From here on, I’ve only given the most useful hidden window placements.]
14. R1C1 = 1 (hidden single in R1) -> CFO cage at R1C1 = [123], 2,3 placed for hidden window R159C234, no 2,3 in R5C234, CFO cage at R1C9 = [456], 5,6 placed for hidden window R234C159, no 5,6 in R2C1 + R4C15 -> R2C1 = 4, placed for hidden window R234C159, no 4 in R4C5, CFO cage at R7C1 = [678], R3C1 = 9, R4C1 = 2, R4C5 = 1, R5C6 = 2, R9C234 = [419], placed for hidden window R159C234, no 1,4,9 in R5C234, clean-up: no 3 in R4C7, no 8 in R5C2
15. R89C9 = [37] -> non-consecutive, ordered cage at R7C9 = [137], CFO cage at R9C7 = [567], CFO cage at R9C5 = [23], R456C9 = [892], clean-up: no 4,5 in R6C8, no 9 in R7C8
16. R4C234 = {349} (naked triple in W1), locked for R4, 9 and locked for N4 -> R4C8 = 5, R4C67 = [67]

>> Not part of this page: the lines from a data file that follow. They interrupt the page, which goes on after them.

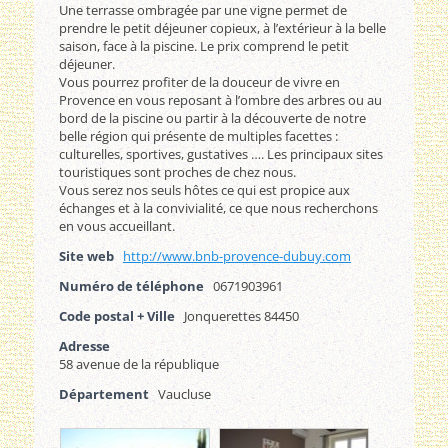
Une terrasse ombragée par une vigne permet de
prendre le petit déjeuner copieux, à l’extérieur à la belle
saison, face à la piscine. Le prix comprend le petit
déjeuner.
Vous pourrez profiter de la douceur de vivre en
Provence en vous reposant à l’ombre des arbres ou au
bord de la piscine ou partir à la découverte de notre
belle région qui présente de multiples facettes :
culturelles, sportives, gustatives …. Les principaux sites
touristiques sont proches de chez nous.
Vous serez nos seuls hôtes ce qui est propice aux
échanges et à la convivialité, ce que nous recherchons
en vous accueillant.
Site web
http://www.bnb-provence-dubuy.com
Numéro de téléphone
0671903961
Code postal + Ville
Jonquerettes 84450
Adresse
58 avenue de la république
Département
Vaucluse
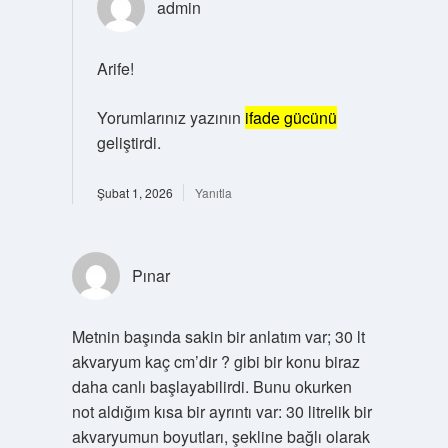
admin
Arife!
Yorumlarınız yazının
ifade gücünü
geliştirdi.
Şubat 1, 2026
Yanıtla
Pınar
Metnin başında sakin bir anlatım var; 30 lt
akvaryum kaç cm’dir ? gibi bir konu biraz
daha canlı başlayabilirdi. Bunu okurken
not aldığım kısa bir ayrıntı var: 30 litrelik bir
akvaryumun boyutları, şekline bağlı olarak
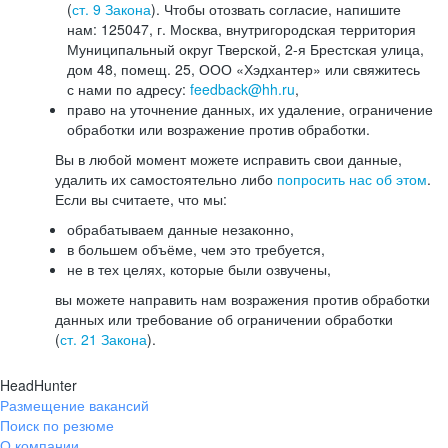
(
ст. 9 Закона
). Чтобы отозвать согласие, напишите
нам: 125047, г. Москва, внутригородская территория
Муниципальный округ Тверской, 2-я Брестская улица,
дом 48, помещ. 25, ООО «Хэдхантер» или свяжитесь
с нами по адресу:
feedback@hh.ru
,
право на уточнение данных, их удаление, ограничение
обработки или возражение против обработки.
Вы в любой момент можете исправить свои данные,
удалить их самостоятельно либо
попросить нас об этом
.
Если вы считаете, что мы:
обрабатываем данные незаконно,
в большем объёме, чем это требуется,
не в тех целях, которые были озвучены,
вы можете направить нам возражения против обработки
данных или требование об ограничении обработки
(
ст. 21 Закона
).
HeadHunter
Размещение вакансий
Поиск по резюме
О компании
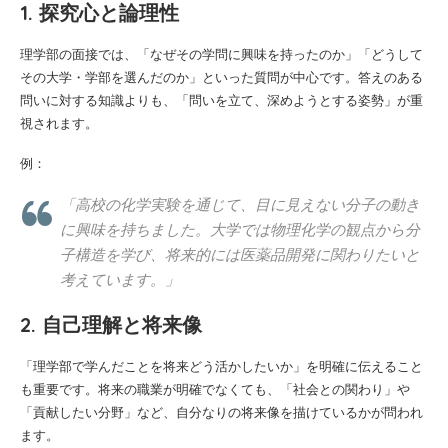
1. 探究心と論理性
理学部の面接では、「なぜその学問に興味を持ったのか」「どうして
その大学・学部を選んだのか」といった質問が中心です。答えのある
問いに対する知識よりも、「問いを立て、深めようとする姿勢」が重
視されます。
例：
「高校の化学実験を通じて、目に見えない分子の動き
に興味を持ちました。大学では物理化学の観点から分
子構造を学び、将来的には医薬品開発に関わりたいと
考えています。」
2. 自己理解と将来像
「理学部で学んだことを将来どう活かしたいか」を明確に伝えること
も重要です。将来の職業が明確でなくても、「社会との関わり」や
「貢献したい分野」など、自分なりの将来像を描けているかが問われ
ます。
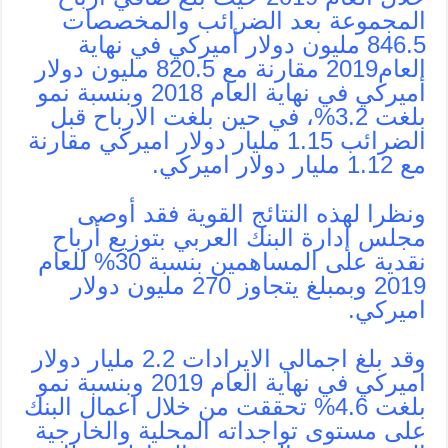
المجموعة بعد الضرائب والمخصصات
846.5 مليون دولار أميركي في نهاية
العام2019 مقارنة مع 820.5 مليون دولار
أميركي في نهاية العام 2018 وبنسبة نمو
بلغت 3.2%، في حين بلغت الارباح قبل
الضرائب 1.15 مليار دولار اميركي مقارنة
مع 1.12 مليار دولار اميركي.
ونظرا لهذه النتائج القوية فقد أوصى
مجلس إدارة البنك العربي بتوزيع أرباح
نقدية على المساهمين بنسبة 30% للعام
2019 وبمبلغ يتجاوز 270 مليون دولار
اميركي.
وقد بلغ اجمالي الايرادات 2.2 مليار دولار
اميركي في نهاية العام 2019 وبنسبة نمو
بلغت 4.6% تحققت من خلال اعمال البنك
على مستوى تواجداته المحلية والخارجية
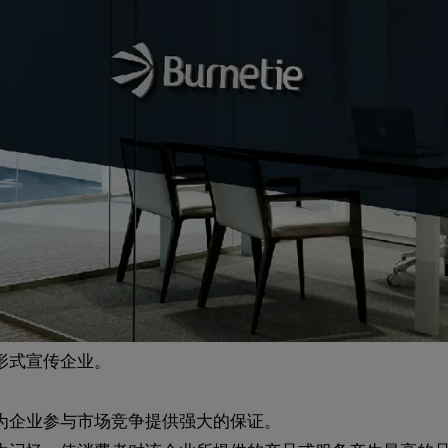
形式宣传企业。
为企业参与市场竞争提供强大的保证。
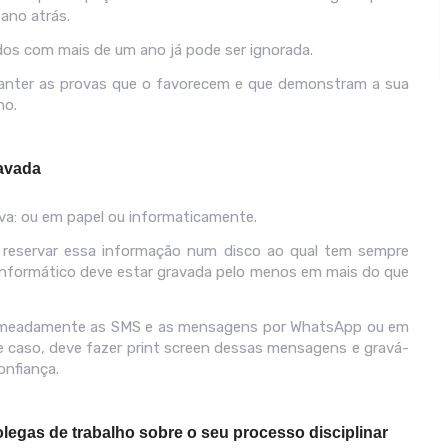
ano atrás.
ridos com mais de um ano já pode ser ignorada.
manter as provas que o favorecem e que demonstram a sua
no.
ravada
va: ou em papel ou informaticamente.
 e reservar essa informação num disco ao qual tem sempre
 informático deve estar gravada pelo menos em mais do que
nomeadamente as SMS e as mensagens por WhatsApp ou em
te caso, deve fazer print screen dessas mensagens e gravá-
onfiança.
olegas de trabalho sobre o seu processo disciplinar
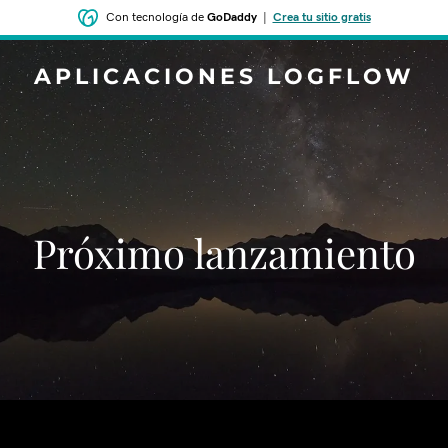
Con tecnología de
GoDaddy
|
Crea tu sitio gratis
APLICACIONES LOGFLOW
‌‌Próximo lanzamiento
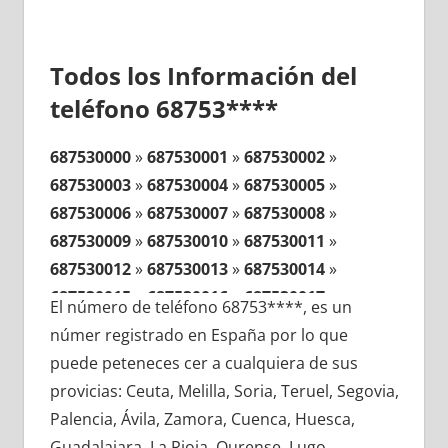
Todos los Información del
teléfono 68753****
687530000
»
687530001
»
687530002
»
687530003
»
687530004
»
687530005
»
687530006
»
687530007
»
687530008
»
687530009
»
687530010
»
687530011
»
687530012
»
687530013
»
687530014
»
687530015
»
687530016
»
687530017
»
El número de teléfono 68753****, es un
687530018
»
687530019
»
687530020
»
númer registrado en España por lo que
687530021
»
687530022
»
687530023
»
puede peteneces cer a cualquiera de sus
687530024
»
687530025
»
687530026
»
provicias: Ceuta, Melilla, Soria, Teruel, Segovia,
687530027
»
687530028
»
687530029
»
Palencia, Ávila, Zamora, Cuenca, Huesca,
687530030
»
687530031
»
687530032
»
Guadalajara, La Rioja, Ourense, Lugo,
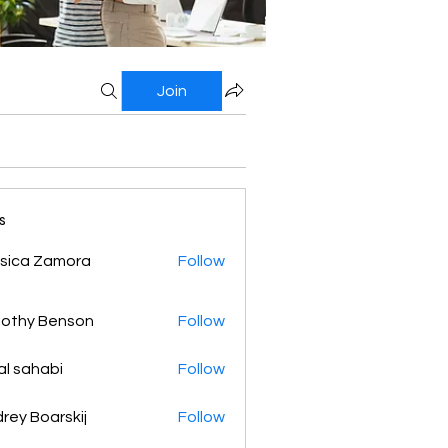
Join
s
sica Zamora
Follow
othy Benson
Follow
al sahabi
Follow
rey Boarskij
Follow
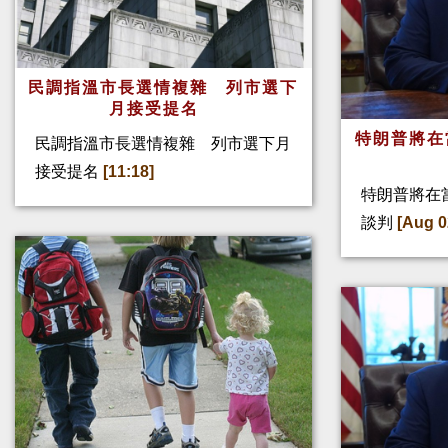
民調指溫市長選情複雜 列市選下
月接受提名
特朗普將在
民調指溫市長選情複雜 列市選下月
接受提名
[11:18]
特朗普將在
談判
[Aug 0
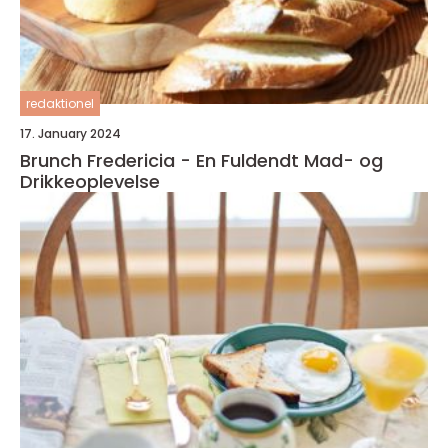
redaktionel
17. January 2024
Brunch Fredericia - En Fuldendt Mad- og
Drikkeoplevelse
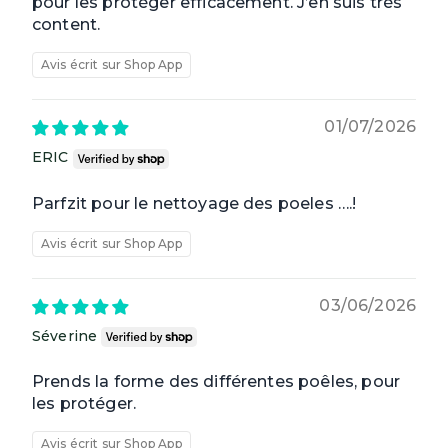
pour les protéger efficacement. J’en suis très
content.
Avis écrit sur Shop App
01/07/2026
ERIC
Parfzit pour le nettoyage des poeles ….!
Avis écrit sur Shop App
03/06/2026
Séverine
Prends la forme des différentes poêles, pour
les protéger.
Avis écrit sur Shop App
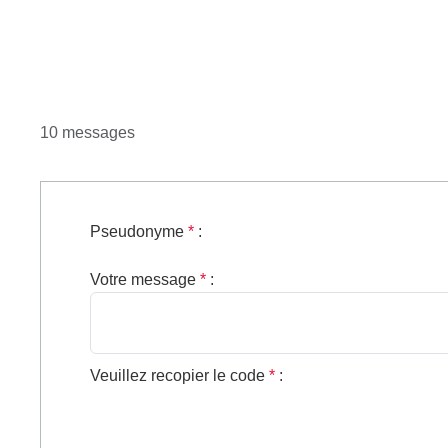
10 messages
Pseudonyme
*
:
Votre message
*
:
Veuillez recopier le code
*
:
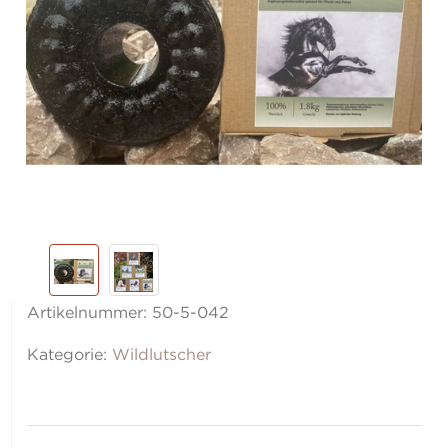
Artikelnummer:
50-5-042
Kategorie:
Wildlutscher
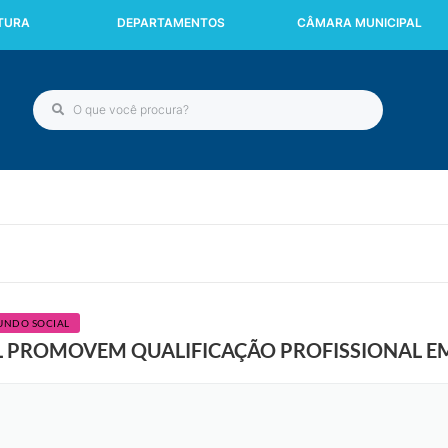
ITURA
DEPARTAMENTOS
CÂMARA MUNICIPAL
UNDO SOCIAL
L PROMOVEM QUALIFICAÇÃO PROFISSIONAL EM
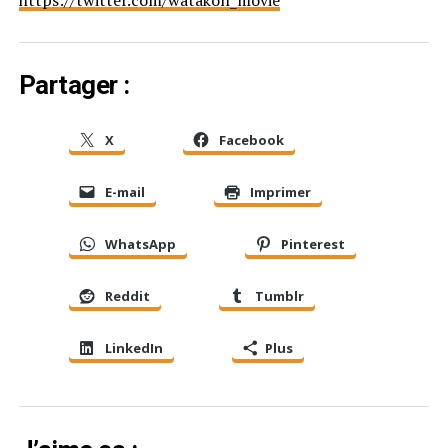
Partager :
X
Facebook
E-mail
Imprimer
WhatsApp
Pinterest
Reddit
Tumblr
LinkedIn
Plus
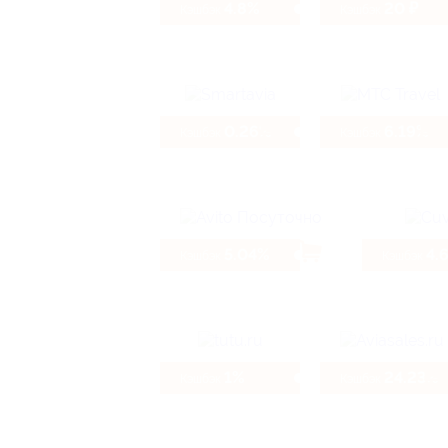
4.8%
20 ₽
Кэшбэк
Кэшбэк
0.26%
6.19%
Кэшбэк
Кэшбэк
5.04%
4.
Кэшбэк
Кэшбэк
1%
24.23%
Кэшбэк
Кэшбэк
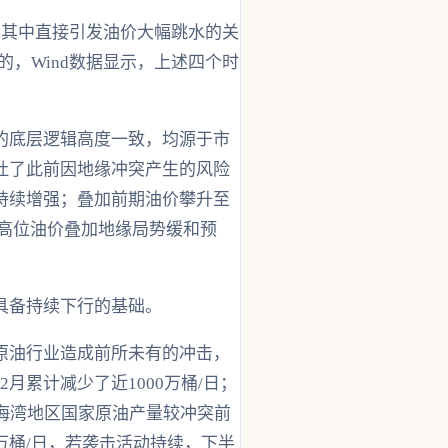
，其中直接引发油价大幅跳水的关
的，Wind数据显示，上述四个时
的底层逻辑高度一致，均源于市
吐了此前因地缘冲突产生的风险
持续增强；叠加前期油价攀升至
桶。高位油价叠加地缘局势缓和预
具备持续下行的基础。
原油行业造成前所未有的冲击，
月累计减少了近1000万桶/日；
，海湾地区国家原油产量较冲突前
0万桶/日，若袭击活动持续，下半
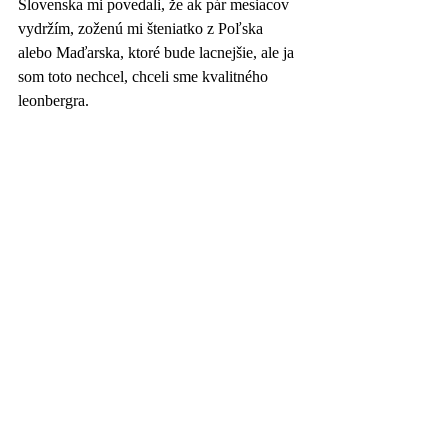
Slovenska mi povedali, že ak pár mesiacov 
vydržím, zoženú mi šteniatko z Poľska 
alebo Maďarska, ktoré bude lacnejšie, ale ja 
som toto nechcel, chceli sme kvalitného 
leonbergra.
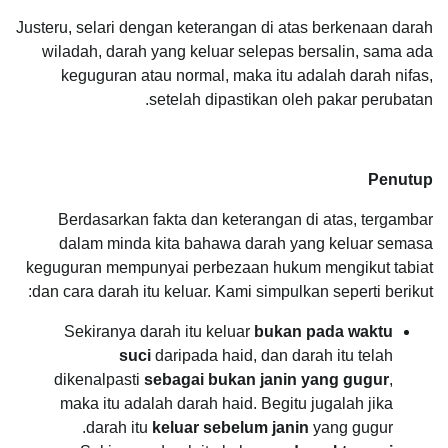
Justeru, selari dengan keterangan di atas berkenaan darah
wiladah, darah yang keluar selepas bersalin, sama ada
keguguran atau normal, maka itu adalah darah nifas,
setelah dipastikan oleh pakar perubatan.
Penutup
Berdasarkan fakta dan keterangan di atas, tergambar
dalam minda kita bahawa darah yang keluar semasa
keguguran mempunyai perbezaan hukum mengikut tabiat
dan cara darah itu keluar. Kami simpulkan seperti berikut:
Sekiranya darah itu keluar
bukan pada waktu
suci
daripada haid, dan darah itu telah
dikenalpasti
sebagai bukan janin yang gugur
,
maka itu adalah darah haid. Begitu jugalah jika
darah itu
keluar sebelum janin
yang gugur.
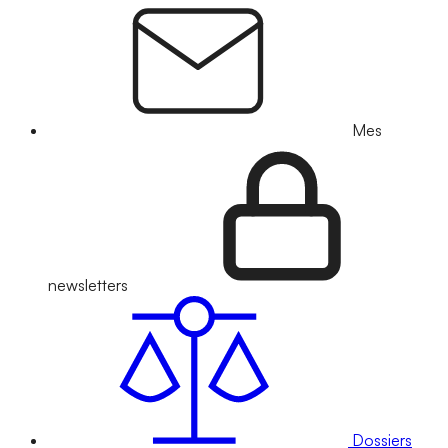
Mes
newsletters
Dossiers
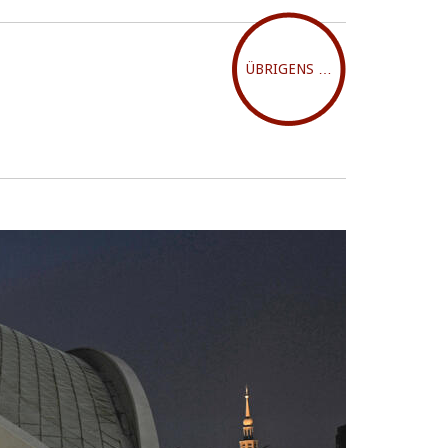
ÜBRIGENS …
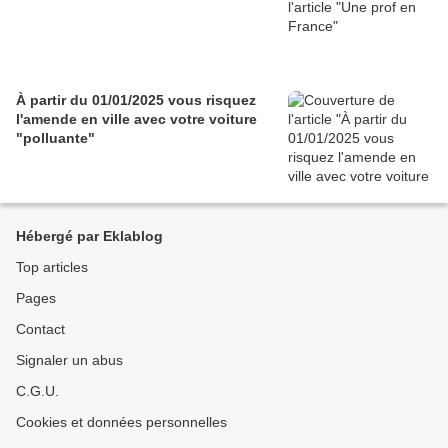
À partir du 01/01/2025 vous risquez
l'amende en ville avec votre voiture
"polluante"
Hébergé par Eklablog
Top articles
Pages
Contact
Signaler un abus
C.G.U.
Cookies et données personnelles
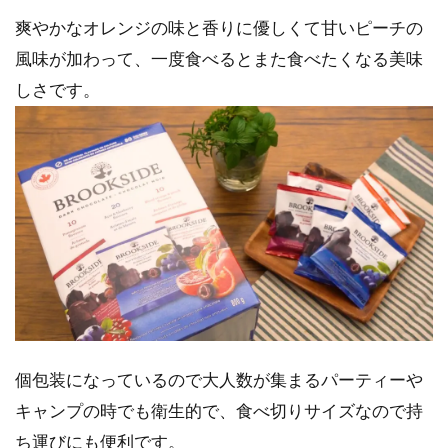
爽やかなオレンジの味と香りに優しくて甘いピーチの
風味が加わって、一度食べるとまた食べたくなる美味
しさです。
個包装になっているので大人数が集まるパーティーや
キャンプの時でも衛生的で、食べ切りサイズなので持
ち運びにも便利です。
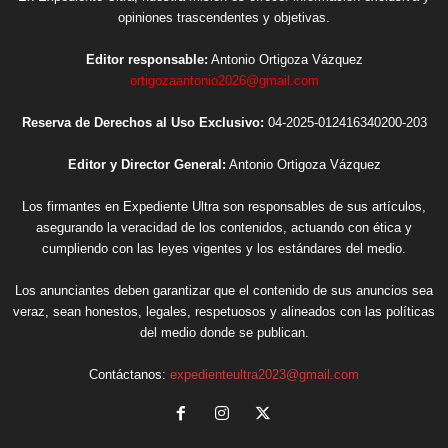
opiniones trascendentes y objetivas.
Editor responsable:
Antonio Ortigoza Vázquez
ortigozaantonio2026@gmail.com
Reserva de Derechos al Uso Exclusivo:
04-2025-012416340200-203
Editor y Director General:
Antonio Ortigoza Vázquez
Los firmantes en Expediente Ultra son responsables de sus artículos,
asegurando la veracidad de los contenidos, actuando con ética y
cumpliendo con las leyes vigentes y los estándares del medio.
Los anunciantes deben garantizar que el contenido de sus anuncios sea
veraz, sean honestos, legales, respetuosos y alineados con las políticas
del medio donde se publican.
Contáctanos:
expedienteultra2023@gmail.com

17. Naked triple {678} in R5C234, locked for R5
17a. R6C7 = 6 (hidden single in N6)
17b. R5C2 = 6 (hidden single in N4) -> CFO cage at R5C2 = [67]
17c. R2C23 = [86]
18. R8C8 = 9 (hidden single in N9) -> CFO cage at R8C7 = [89], R3C78 = [18]
19. Naked pair {25} in R8C23 = [52] -> R7C23 = [39], R3C23 = [75], R4C234 = [943], R6C2 = 1, R8C6 = 1
20. R6C8 = 3 -> CFO cage at R6C8 = [34]
and the rest is naked singles, without using the windows.